By accepting semantics like this you are, of course, opting out of a lot of potential optimizations around both shared and unique accesses, but you are already doing this in most langauges anyway, so if you're willing to eat the performance cost this can be quite acceptable. The bigger problem (briefly noted in the post) is that the kind of recursive analysis they're proposing doesn't necessarily compose well. Rust explicitly opted out of most types of analysis that can't be efficiently summarized at the function signature level to improve compilation speed. Historically, not being able to efficiently summarize functions that do this kind of stuff has been a big thing that killed attempts to automatically add borrow checking like facilities onto existing C++ code, too. But maybe a language designed for it from the ground up will avoid this problem.

hingler36about 1 hour ago
I was thinking of the data race case, and I was unaware of relaxed access used by other languages. Thanks for sharing!
reinitctxoffsetabout 1 hour ago
Not if you define the behavior. Many programming languages have robust memory models ranging from "happens before" style systems like those in Java or Modern C++ to the Software Transactional Memory system in GHC/Haskell.

Correct, shared mutation is an extremely well-understood problem in the sense that there are points in the programming language design space that admit it with present technology.

As always, there are tradeoffs.

Xeoncrossabout 2 hours ago
I'm really looking forward to the next generation of languages. Not only are the old 90's languages like Java, PHP, and JavaScript now actually doing things correctly. The new languages like Zig, Go, Swift and Rust continue to figure out new ways of trying things like generics. Spinoffs like V, Ante, and others are perfect testing grounds.
sureglymopabout 2 hours ago
What about Vale? Is this a rename of it or something new?
verdagonabout 1 hour ago
Hi, article's author here (Verdagon, Vale's creator), and no, I'm just writing about someone else's language (Ante) that I thought was interesting.

Ante is making some very intriguing steps forward in memory safety design and I thought others would find it interesting too.

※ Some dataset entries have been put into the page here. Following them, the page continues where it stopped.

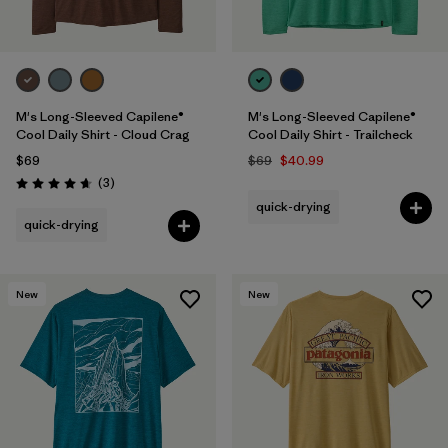
M's Long-Sleeved Capilene®
M's Long-Sleeved Capilene®
Cool Daily Shirt - Cloud Crag
Cool Daily Shirt - Trailcheck
$69
$69
$40.99
Reviews
(3
)
Rating: 4.7 / 5
quick-drying
quick-drying
New
New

HexDecOctBinabout 1 hour ago
What is "stable shape"?
jfecherabout 1 hour ago
Creator of Ante here. It's just a term I made up for mutation which does not change the "shape" of data in a way that can invalidate any of that data. Mutating a struct or tuple field, even if nested, is stable for example, but mutating an optional string to None is not because you may be dropping a string which there may be a reference to somewhere.
HexDecOctBin43 minutes ago
I see, so would it would only be relevant to unions, or would adding a new node to a linked list or pushing another element in a dynamic array or setting a pointer to null also count?
FpUserabout 2 hours ago
>"I have to admit, this is beautiful"

Terse it is, beautiful it is not (well my version of beautiful that is - easy to read and understand). this is not to diminish the language.

jfecherabout 1 hour ago
What would your ideal version look like? I recommend reading the C++ or Rust equivalent code in the article. I like the example because it is copied 1:1 with example code from a textbook with only some keywords changed and a Copy constraint. Any other language without a GC and with unboxed types today represents it far more verbosely to the point where the meaning becomes obscured and a typo becomes more likely to survive code review.
wild_pointerabout 2 hours ago
That's what I thought too when I first saw it. But then I actually took a moment to read it and eventually changed my mind.